Available data:
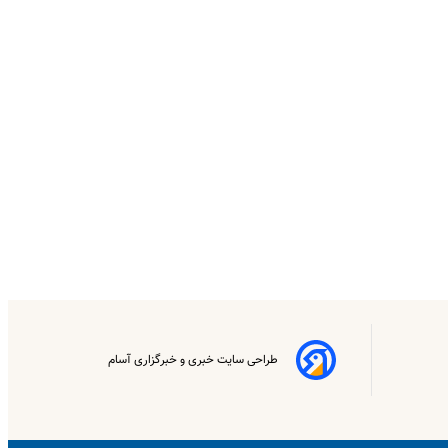
طراحی سایت خبری و خبرگزاری آسام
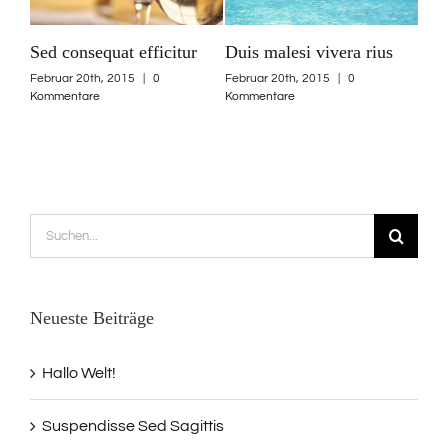
s
Sed ut perspiciatis
Maecenas nisl urna
Sed
Mai 21st, 2015
|
0 Kommentare
Februar 20th, 2015
|
0
Febr
Kommentare
Komm
Suche
nach:
Neueste Beiträge
Hallo Welt!
Suspendisse Sed Sagittis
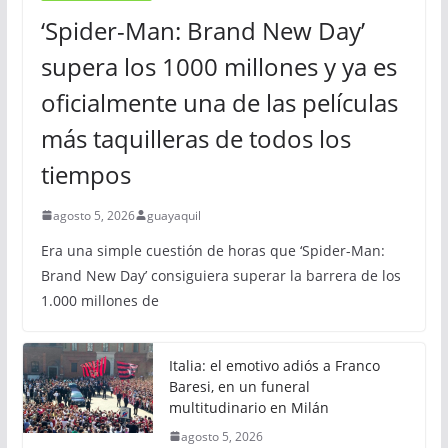
‘Spider-Man: Brand New Day’
supera los 1000 millones y ya es
oficialmente una de las películas
más taquilleras de todos los
tiempos
agosto 5, 2026
guayaquil
Era una simple cuestión de horas que ‘Spider-Man:
Brand New Day’ consiguiera superar la barrera de los
1.000 millones de
Italia: el emotivo adiós a Franco
Baresi, en un funeral
multitudinario en Milán
agosto 5, 2026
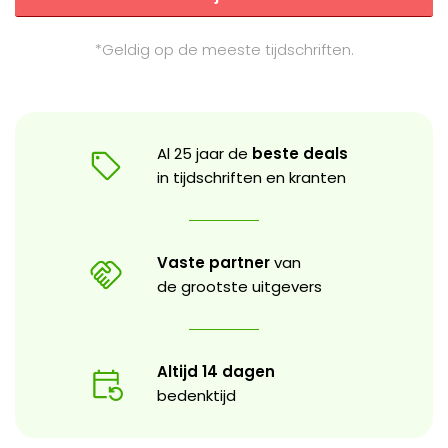
*Geldig op de meeste tijdschriften.
Al 25 jaar de
beste deals
in tijdschriften en kranten
Vaste partner
van
de grootste uitgevers
Altijd 14 dagen
bedenktijd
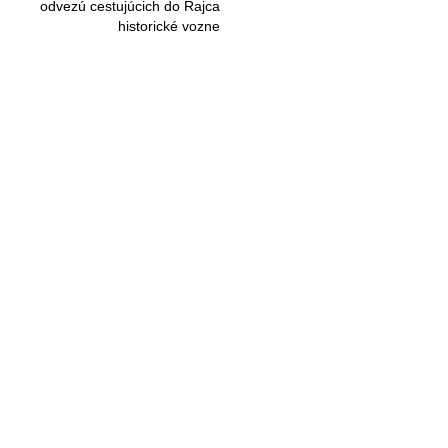
odvezú cestujúcich do Rajca
historické vozne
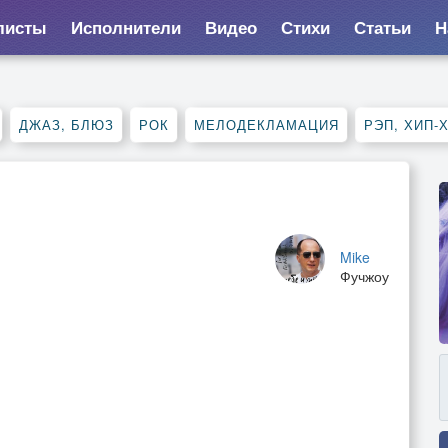
листы
Исполнители
Видео
Стихи
Статьи
Н
ДЖАЗ, БЛЮЗ
РОК
МЕЛОДЕКЛАМАЦИЯ
РЭП, ХИП-
Mike
Фучжоу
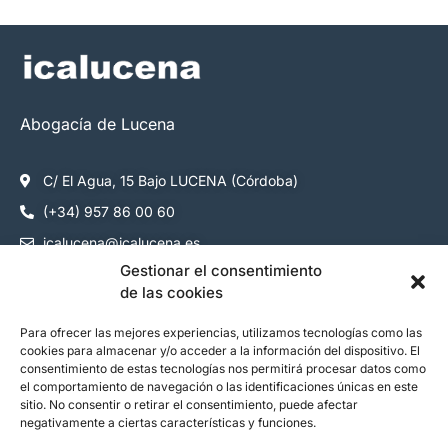
Abogacía de Lucena
C/ El Agua, 15 Bajo LUCENA (Córdoba)
(+34) 957 86 00 60
icalucena@icalucena.es
Gestionar el consentimiento
Cómo colegiarse
de las cookies
Servicios colegiados
Para ofrecer las mejores experiencias, utilizamos tecnologías como las
cookies para almacenar y/o acceder a la información del dispositivo. El
Servicios ciudadanos
consentimiento de estas tecnologías nos permitirá procesar datos como
Contacto
el comportamiento de navegación o las identificaciones únicas en este
sitio. No consentir o retirar el consentimiento, puede afectar
negativamente a ciertas características y funciones.
Síguenos:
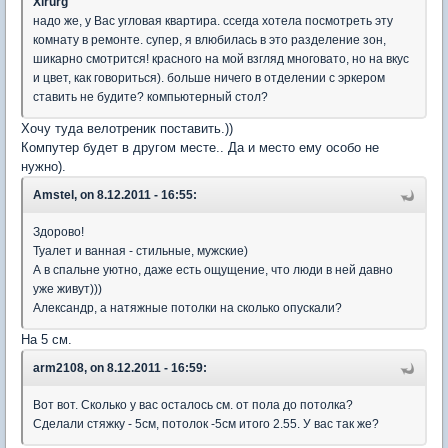
Xirurg
надо же, у Вас угловая квартира. ссегда хотела посмотреть эту
комнату в ремонте. супер, я влюбилась в это разделение зон,
шикарно смотрится! красного на мой взгляд многовато, но на вкус
и цвет, как говориться). больше ничего в отделении с эркером
ставить не будите? компьютерный стол?
Хочу туда велотреник поставить.))
Компутер будет в другом месте.. Да и место ему особо не
нужно).
Amstel, on 8.12.2011 - 16:55:
Здорово!
Туалет и ванная - стильные, мужские)
А в спальне уютно, даже есть ощущение, что люди в ней давно
уже живут)))
Александр, а натяжные потолки на сколько опускали?
На 5 см.
arm2108, on 8.12.2011 - 16:59:
Вот вот. Сколько у вас осталось см. от пола до потолка?
Сделали стяжку - 5см, потолок -5см итого 2.55. У вас так же?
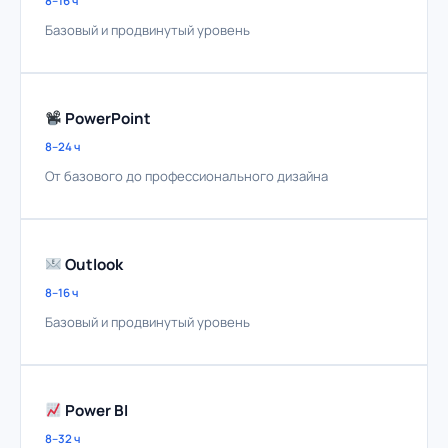
8–16 ч
Базовый и продвинутый уровень
PowerPoint
8–24 ч
От базового до профессионального дизайна
Outlook
8–16 ч
Базовый и продвинутый уровень
Power BI
8–32 ч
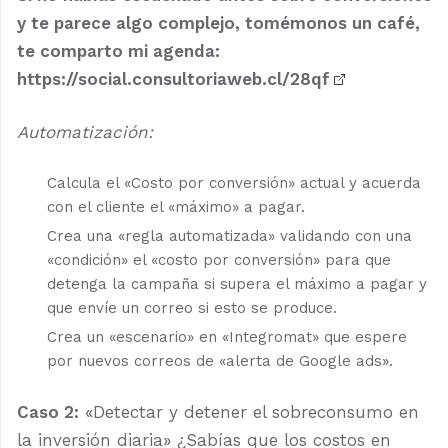
y te parece algo complejo, tomémonos un café,
te comparto mi agenda:
https://social.consultoriaweb.cl/28qf
Automatización:
Calcula el «Costo por conversión» actual y acuerda
con el cliente el «máximo» a pagar.
Crea una «regla automatizada» validando con una
«condición» el «costo por conversión» para que
detenga la campaña si supera el máximo a pagar y
que envíe un correo si esto se produce.
Crea un «escenario» en «Integromat» que espere
por nuevos correos de «alerta de Google ads».
Caso 2:
«Detectar y detener el sobreconsumo en
la inversión diaria» ¿Sabías que los costos en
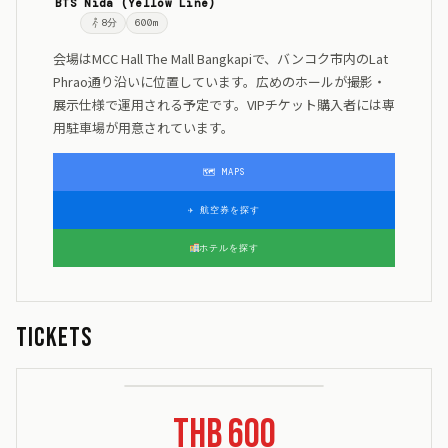
BTS Nida (Yellow Line)
8
分
600m
会場はMCC Hall The Mall Bangkapiで、バンコク市内のLat
Phrao通り沿いに位置しています。広めのホールが撮影・
展示仕様で運用される予定です。VIPチケット購入者には専
用駐車場が用意されています。
🗺 MAPS
✈ 航空券を探す
ホテルを探す
Tickets
THB 600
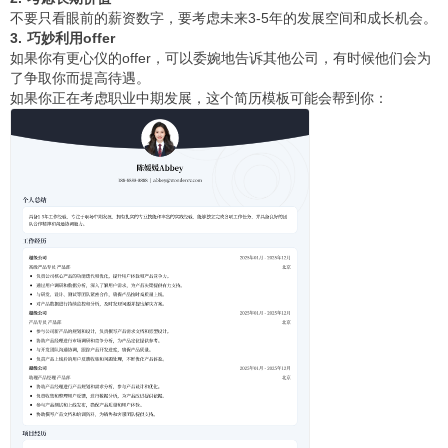
不要只看眼前的薪资数字，要考虑未来3-5年的发展空间和成长机会。
3. 巧妙利用offer
如果你有更心仪的offer，可以委婉地告诉其他公司，有时候他们会为
了争取你而提高待遇。
如果你正在考虑职业中期发展，这个简历模板可能会帮到你：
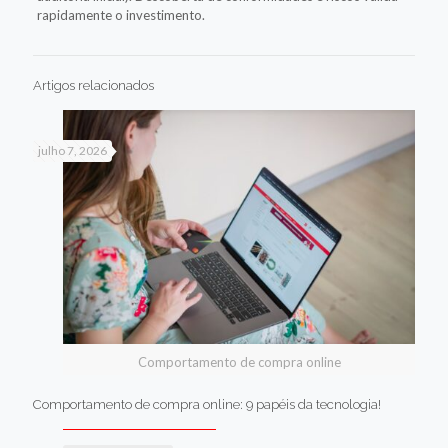
rapidamente o investimento.
Artigos relacionados
julho 7, 2026
Comportamento de compra online
Comportamento de compra online: 9 papéis da tecnologia!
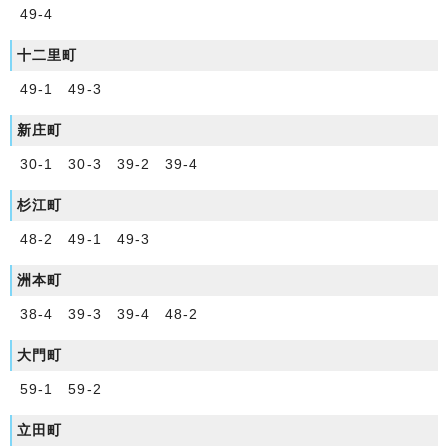
49-4
十二里町
49-1 49-3
新庄町
30-1 30-3 39-2 39-4
杉江町
48-2 49-1 49-3
洲本町
38-4 39-3 39-4 48-2
大門町
59-1 59-2
立田町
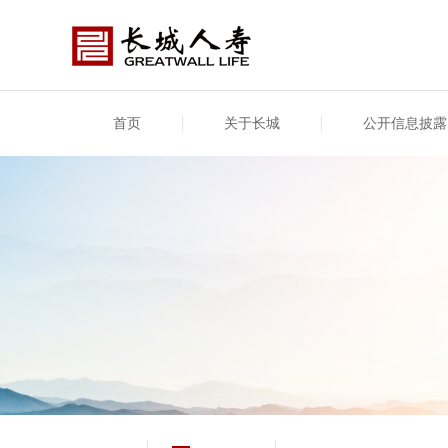
首页
关于长城
公开信息披露
公司介绍
基本信息
公司新闻
年度信息
供应
专项
公司简介
公司概况
公司新闻
年度信息披露报告
供应
关联
股东介绍
公司治理概要
媒体报道
年度社会责任信息
股东
董事长致辞
产品基本信息
公司公告
偿付
企业文化
产品公告
7·8全国保险公众宣传日
资金
荣誉与奖项
新型
保险宣传片
个人
大事记
意外
分支机构
分红
风险管理
红利
保单
其他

Requirement: Omit pictures and output the listing exactly.

Exercise output:
طراحی سایت خبری و خبرگزاری آسام
s
Sed ut perspiciatis
Maecenas nisl urna
Sed
Mai 21st, 2015
|
0 Kommentare
Februar 20th, 2015
|
0
Febr
Kommentare
Komm
Suche
nach:
Neueste Beiträge
Hallo Welt!
Suspendisse Sed Sagittis
‘Spider-Man: Brand New Day’
supera los 1000 millones y ya es
oficialmente una de las películas
más taquilleras de todos los
tiempos
agosto 5, 2026
guayaquil
Era una simple cuestión de horas que ‘Spider-Man:
Brand New Day’ consiguiera superar la barrera de los
1.000 millones de
Italia: el emotivo adiós a Franco
Baresi, en un funeral
multitudinario en Milán
agosto 5, 2026
*Geldig op de meeste tijdschriften.
Al 25 jaar de
beste deals
in tijdschriften en kranten
Vaste partner
van
de grootste uitgevers
Altijd 14 dagen
bedenktijd
odvezú cestujúcich do Rajca
historické vozne
листы
Исполнители
Видео
Стихи
Статьи
Н
ДЖАЗ, БЛЮЗ
РОК
МЕЛОДЕКЛАМАЦИЯ
РЭП, ХИП-
Mike
Фучжоу
Abogacía de Lucena
C/ El Agua, 15 Bajo LUCENA (Córdoba)
(+34) 957 86 00 60
icalucena@icalucena.es
Gestionar el consentimiento
Cómo colegiarse
de las cookies
Servicios colegiados
Para ofrecer las mejores experiencias, utilizamos tecnologías como las
cookies para almacenar y/o acceder a la información del dispositivo. El
Servicios ciudadanos
consentimiento de estas tecnologías nos permitirá procesar datos como
Contacto
el comportamiento de navegación o las identificaciones únicas en este
sitio. No consentir o retirar el consentimiento, puede afectar
negativamente a ciertas características y funciones.
Síguenos:
Xirurg
надо же, у Вас угловая квартира. ссегда хотела посмотреть эту
комнату в ремонте. супер, я влюбилась в это разделение зон,
шикарно смотрится! красного на мой взгляд многовато, но на вкус
и цвет, как говориться). больше ничего в отделении с эркером
ставить не будите? компьютерный стол?
Хочу туда велотреник поставить.))
Компутер будет в другом месте.. Да и место ему особо не
нужно).
Amstel, on 8.12.2011 - 16:55:
Здорово!
Туалет и ванная - стильные, мужские)
А в спальне уютно, даже есть ощущение, что люди в ней давно
уже живут)))
Александр, а натяжные потолки на сколько опускали?
На 5 см.
arm2108, on 8.12.2011 - 16:59:
Вот вот. Сколько у вас осталось см. от пола до потолка?
Сделали стяжку - 5см, потолок -5см итого 2.55. У вас так же?
8–16 ч
Базовый и продвинутый уровень
PowerPoint
8–24 ч
От базового до профессионального дизайна
Outlook
8–16 ч
Базовый и продвинутый уровень
Power BI
8–32 ч
y te parece algo complejo, tomémonos un café,
te comparto mi agenda:
https://social.consultoriaweb.cl/28qf
Automatización:
Calcula el «Costo por conversión» actual y acuerda
con el cliente el «máximo» a pagar.
Crea una «regla automatizada» validando con una
«condición» el «costo por conversión» para que
detenga la campaña si supera el máximo a pagar y
que envíe un correo si esto se produce.
Crea un «escenario» en «Integromat» que espere
por nuevos correos de «alerta de Google ads».
Caso 2:
«Detectar y detener el sobreconsumo en
la inversión diaria» ¿Sabías que los costos en
BTS Nida (Yellow Line)
8
分
600m
会場はMCC Hall The Mall Bangkapiで、バンコク市内のLat
Phrao通り沿いに位置しています。広めのホールが撮影・
展示仕様で運用される予定です。VIPチケット購入者には専
用駐車場が用意されています。
🗺 MAPS
✈ 航空券を探す
ホテルを探す
Tickets
THB 600
不要只看眼前的薪资数字，要考虑未来3-5年的发展空间和成长机会。
3. 巧妙利用offer
如果你有更心仪的offer，可以委婉地告诉其他公司，有时候他们会为
了争取你而提高待遇。
如果你正在考虑职业中期发展，这个简历模板可能会帮到你：
rapidamente o investimento.
Artigos relacionados
julho 7, 2026
Comportamento de compra online
Comportamento de compra online: 9 papéis da tecnologia!
49-4
十二里町
49-1 49-3
新庄町
30-1 30-3 39-2 39-4
杉江町
48-2 49-1 49-3
洲本町
38-4 39-3 39-4 48-2
大門町
59-1 59-2
立田町
首页
关于长城
公开信息披露
公司介绍
基本信息
公司新闻
年度信息
供应
专项
公司简介
公司概况
公司新闻
年度信息披露报告
供应
关联
股东介绍
公司治理概要
媒体报道
年度社会责任信息
股东
董事长致辞
产品基本信息
公司公告
偿付
企业文化
产品公告
7·8全国保险公众宣传日
资金
荣誉与奖项
新型
保险宣传片
个人
大事记
意外
分支机构
分红
风险管理
红利
保单
其他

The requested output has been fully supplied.